I ported a 3D pose detection demo into a Babylon Playground. The pre-trained model uses MediaPipe. The detector takes images from your webcam as input and then returns an array of landmarks with x,y,z coordinates with a confidence score. I massaged these points a bit and draw red or green boxes for each landmark to distinguish left from right. Then I use the detector’s confidence score to set the box visibility. To have your whole body fit in the video, you have to stand pretty far back.
I’m wondering if I can get some form of pose estimation just from the WebXR head and hand locations. For example, take the data that is streaming out of the webcam → pose detector, while simultaneously recording head and hand controller positions from WebXR, then train a model that uses the controllers as input (x) and the pose detection output data as the supervised output (y).
One immediate obstacle I see is “normalizing” these two sets of data so that they fit on top of each other. The raw data are in completely different “spaces” and orientations and scale. Does anyone have any expertise in this area?
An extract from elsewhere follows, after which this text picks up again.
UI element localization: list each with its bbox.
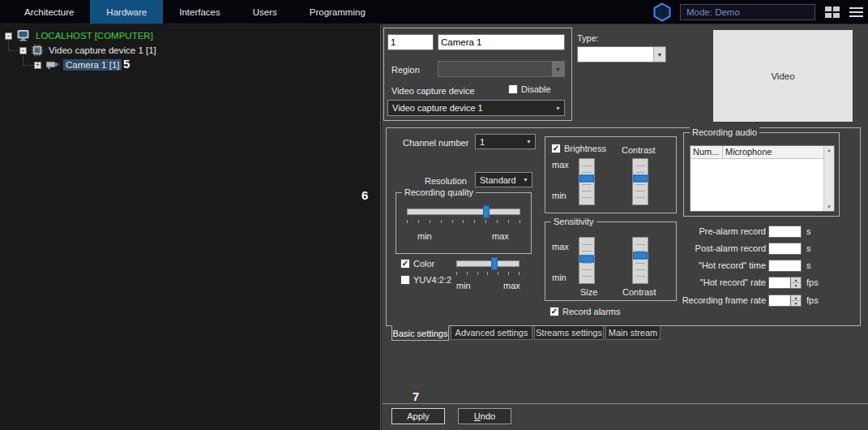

the hand / controller data is being transposed by the underlying system, based on your current space (in XR). Babylon offers the viewer space (in the XR session manager), that you can use to get a “normalized” position of those (in world coordinates). Those will not change even if the user teleports itself somewhere else. You will, however, need to move them to the right position if you want to change the position in which they are rendered.